Sur la demande d'aide juridictionnelle provisoire présentée par l'intimé :

2. Il n'y a pas lieu de statuer sur les conclusions de M. D... tendant à l'octroi de l'aide juridictionnelle provisoire dès lors que l'aide juridictionnelle totale lui a été accordée par une décision du 7 novembre 2022.

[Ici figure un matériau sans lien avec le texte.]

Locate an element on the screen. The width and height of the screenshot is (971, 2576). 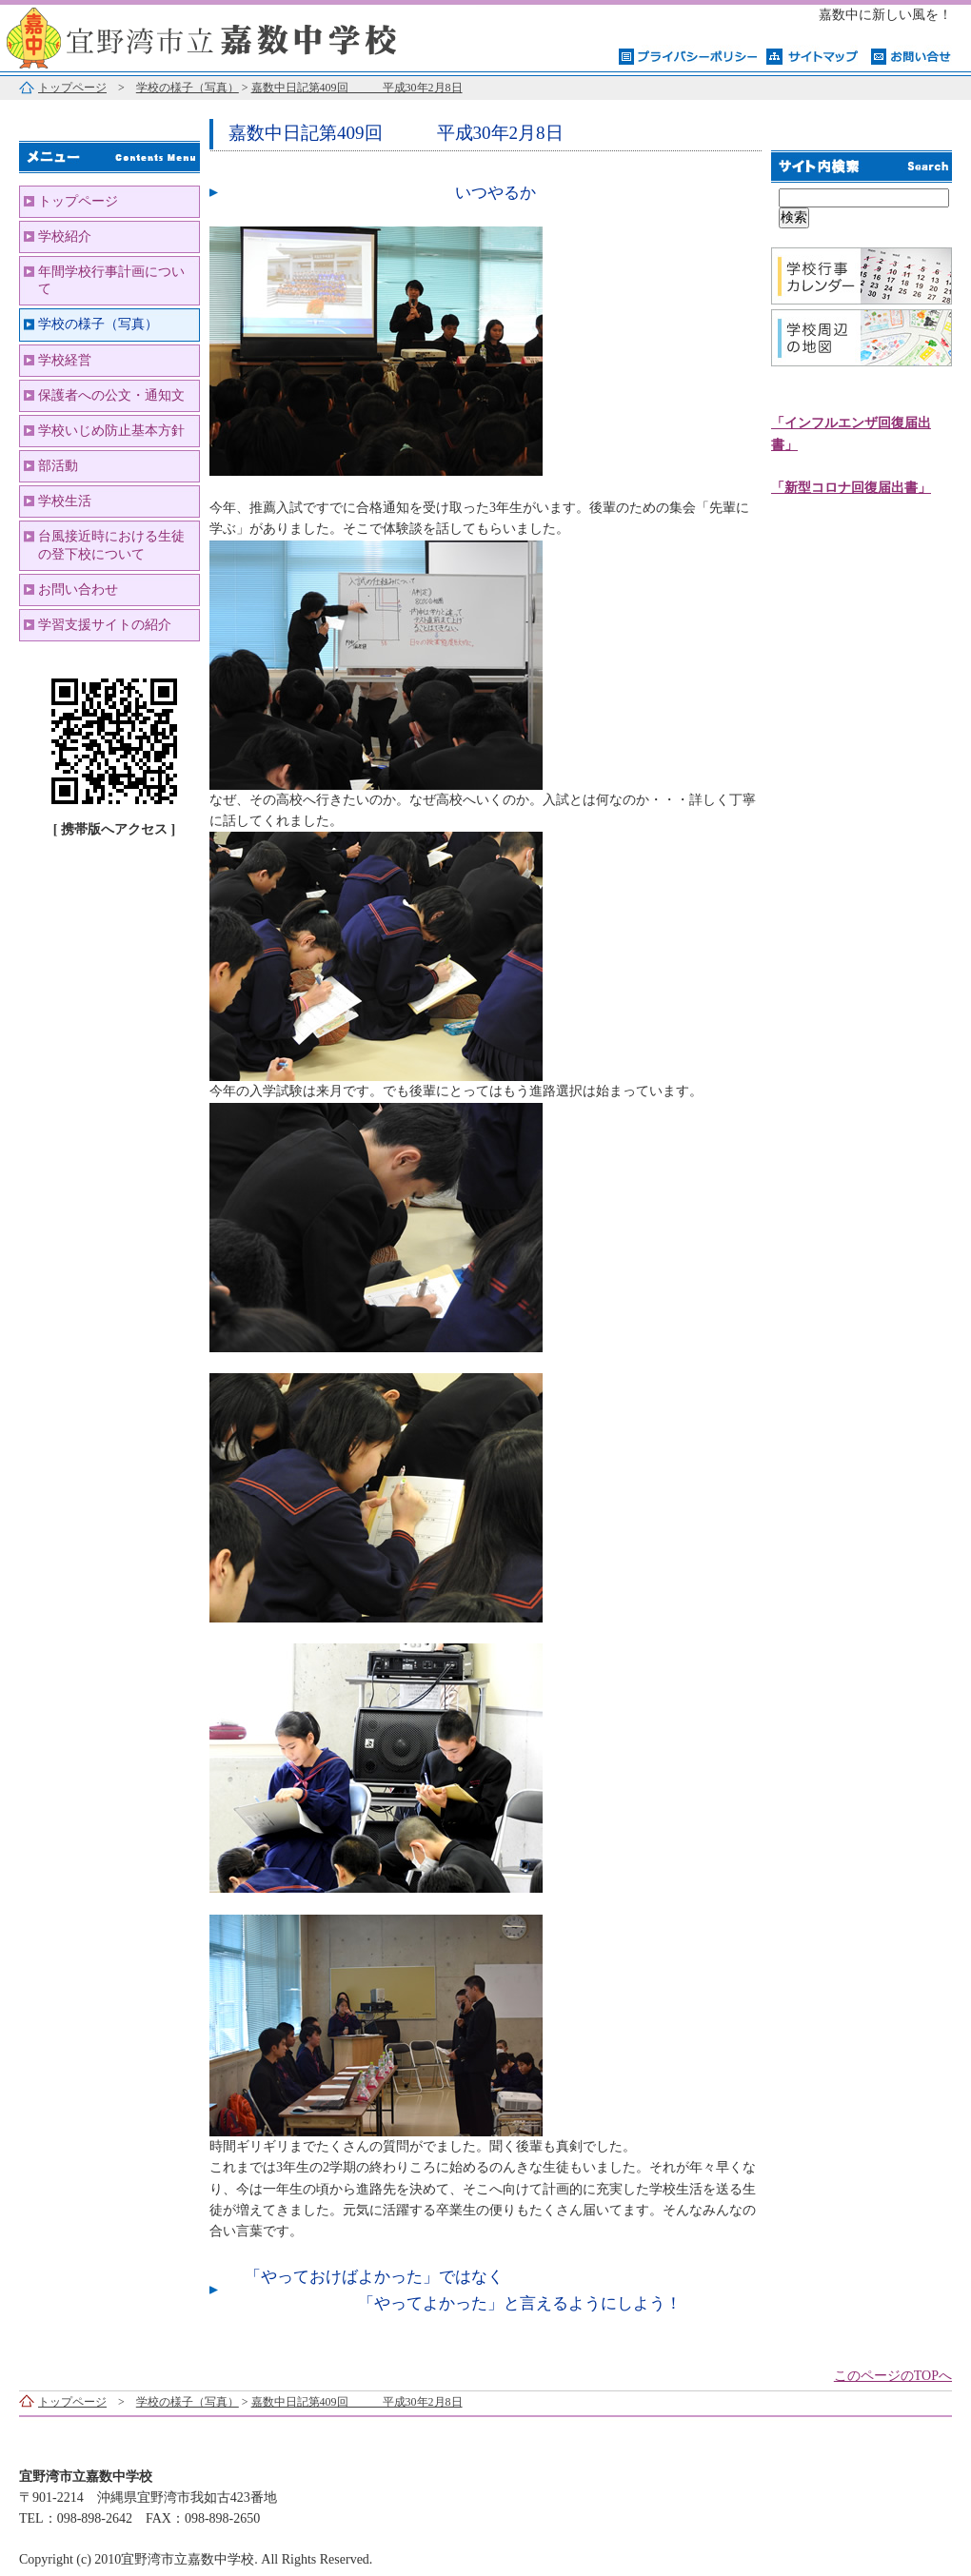 学習支援サイトの紹介 is located at coordinates (104, 625).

Sur l'exception de non-lieu :

3. Si M. D... soutient que le préfet de police lui a délivré une attestation de demande d'asile en procédure normale le 27 septembre 2022 et que sa demande d'asile a été ultérieurement enregistrée auprès de l'Office français de protection des réfugiés et apatrides, ces mesures sont intervenues en exécution du jugement du 5 août 2022 ainsi que d'un second jugement du 26 septembre 2022 ayant annulé le nouvel arrêté de transfert pris par le préfet pour exécuter le jugement attaqué du 5 août 2022, et n'excèdent pas, dans ces circonstances, ce qui était nécessaire à l'exécution de ce premier jugement. Dans ces conditions, l'exception de non-lieu à statuer soulevée par M. D... doit être écartée.

Sur la régularité du jugement :

4. Aux termes de l'article L. 9 du code de justice administrative : " Les jugements sont motivés ".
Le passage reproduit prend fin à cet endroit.